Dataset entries

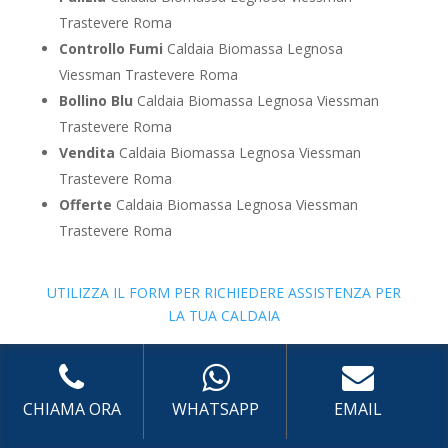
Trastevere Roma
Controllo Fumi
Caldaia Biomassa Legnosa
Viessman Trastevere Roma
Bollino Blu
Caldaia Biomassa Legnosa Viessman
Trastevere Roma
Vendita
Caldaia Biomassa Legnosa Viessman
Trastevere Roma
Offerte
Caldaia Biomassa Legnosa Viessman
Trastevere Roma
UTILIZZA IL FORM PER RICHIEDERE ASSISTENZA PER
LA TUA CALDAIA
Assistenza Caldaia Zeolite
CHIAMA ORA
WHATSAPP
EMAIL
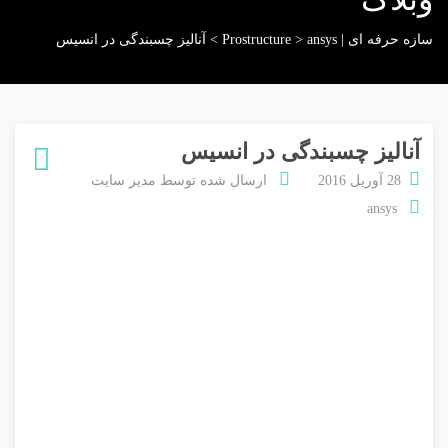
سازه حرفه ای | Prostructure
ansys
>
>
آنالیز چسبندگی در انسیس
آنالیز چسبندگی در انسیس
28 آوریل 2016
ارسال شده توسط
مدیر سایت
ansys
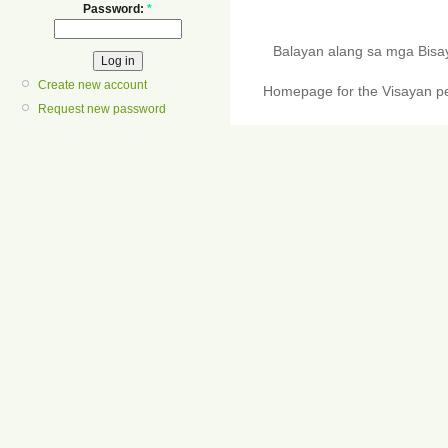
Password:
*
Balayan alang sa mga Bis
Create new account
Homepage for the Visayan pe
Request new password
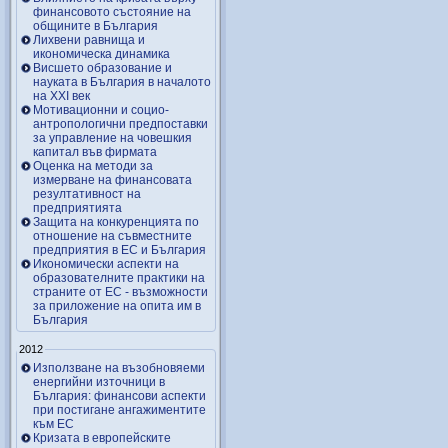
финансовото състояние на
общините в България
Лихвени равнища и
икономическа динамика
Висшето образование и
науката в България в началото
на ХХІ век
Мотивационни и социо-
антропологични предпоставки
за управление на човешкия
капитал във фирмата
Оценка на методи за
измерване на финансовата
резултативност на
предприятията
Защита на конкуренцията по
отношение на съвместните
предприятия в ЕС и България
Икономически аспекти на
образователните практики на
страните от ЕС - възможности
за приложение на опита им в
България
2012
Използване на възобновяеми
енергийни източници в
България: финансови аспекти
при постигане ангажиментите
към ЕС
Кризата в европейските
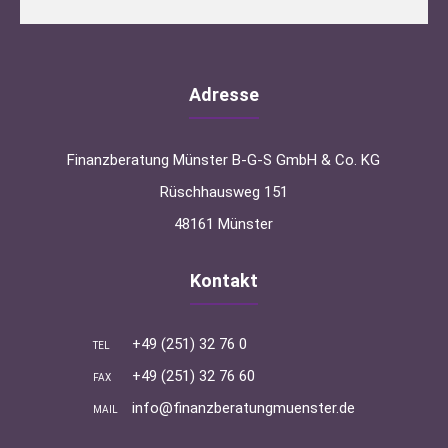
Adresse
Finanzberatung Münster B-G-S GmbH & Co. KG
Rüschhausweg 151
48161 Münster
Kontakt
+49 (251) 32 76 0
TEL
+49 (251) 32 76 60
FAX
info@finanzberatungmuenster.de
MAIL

**Try it:** Wherever the string "аспекти" occurs in the records, copy the line it is in.

**Worked solution:**
Икономически аспекти на
България: финансови аспекти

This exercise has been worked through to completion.